GOLDEN, Colo., July 23, 2015 – The development of affordable and efficient ceramic fuel cells that could be used to power homes, the culmination of five years worth of work by Colorado School of Mines researchers, is featured in the July 23 issue of Science magazine.

The research, led by Mines Professor Ryan O’Hayre, would enable more efficient use of natural gas for power generation through the use of fuel cells that convert the chemical energy of a fuel source into electrical energy close to where it is used.

The reliable, environmentally friendly fuel source alternative would help guarantee greater energy security while distributed generation technologies would lead to reduced energy costs for consumers.

“Our work demonstrates a proton-conducting ceramic fuel cell that generates electricity off of either hydrogen or methane fuel and runs at much lower temperatures that conventional ceramic fuel cells,” said O’Hayre. “We achieved this advance by developing a new air electrode for our fuel cell that is highly active even at lower temperatures because it is a triple-conducting electrode (it conducts electron holes, oxygen ions, and protons all at the same time) and we applied a relatively new fabrication method that greatly reduces the complexity and cost for the fuel cell fabrication.”

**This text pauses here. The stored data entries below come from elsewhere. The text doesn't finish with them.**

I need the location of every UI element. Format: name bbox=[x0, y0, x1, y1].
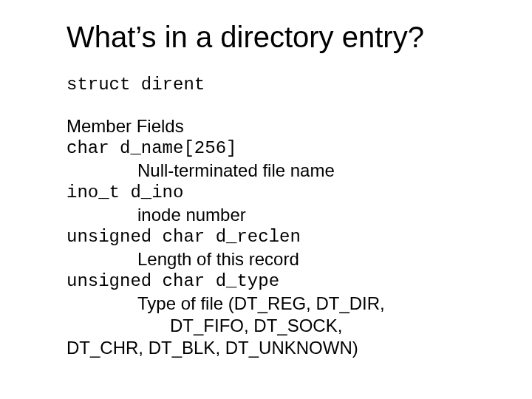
field-decl-d-name: char d_name[256] bbox=[66, 137, 488, 160]
struct-declaration: struct dirent bbox=[66, 75, 488, 95]
field-decl-d-ino: ino_t d_ino bbox=[66, 182, 488, 204]
field-desc-d-type-line1: Type of file (DT_REG, DT_DIR, bbox=[66, 293, 488, 315]
slide: What’s in a directory entry? struct dire… bbox=[0, 0, 532, 399]
section-header: Member Fields bbox=[66, 115, 488, 137]
field-desc-d-reclen: Length of this record bbox=[66, 248, 488, 270]
field-decl-d-reclen: unsigned char d_reclen bbox=[66, 226, 488, 248]
field-desc-d-type-line3: DT_CHR, DT_BLK, DT_UNKNOWN) bbox=[66, 337, 488, 359]
field-decl-d-type: unsigned char d_type bbox=[66, 270, 488, 293]
field-desc-d-ino: inode number bbox=[66, 204, 488, 226]
slide-title: What’s in a directory entry? bbox=[66, 21, 488, 54]
slide-body: Member Fields char d_name[256] Null-term… bbox=[66, 115, 488, 359]
field-desc-d-type-line2: DT_FIFO, DT_SOCK, bbox=[66, 315, 488, 337]
field-desc-d-name: Null-terminated file name bbox=[66, 160, 488, 182]
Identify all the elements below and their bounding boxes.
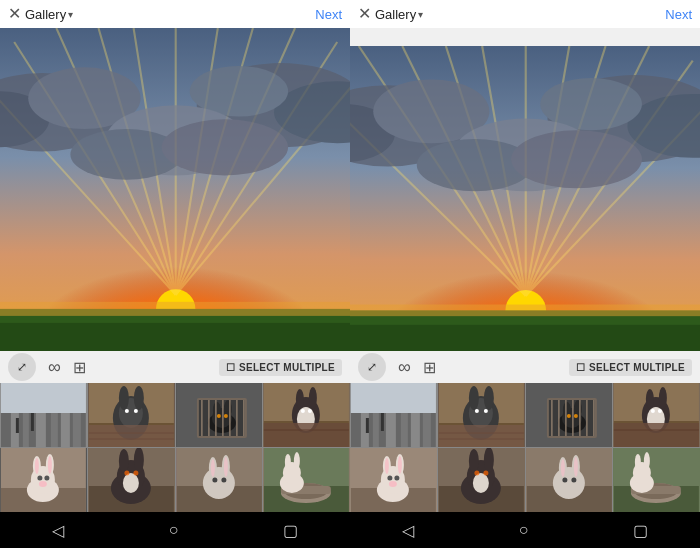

“Readily Processed Protonic Ceramic Fuel Cells with High Performance at Low Temperatures,” is co-authored by Mines researchers Chuancheng Duan, Jianhua Tong, Meng Shang, Stefan Nikodemski, Michael Sanders, Sandrine Ricote and Ryan O’Hayre, as well as Ali Almonsoori of the Petroleum Institute in Abu Dhabi.

This work has been supported by ARPA-E for funding under the REBELS program. The National Science Foundation and the Petroleum Institute provided initial funding.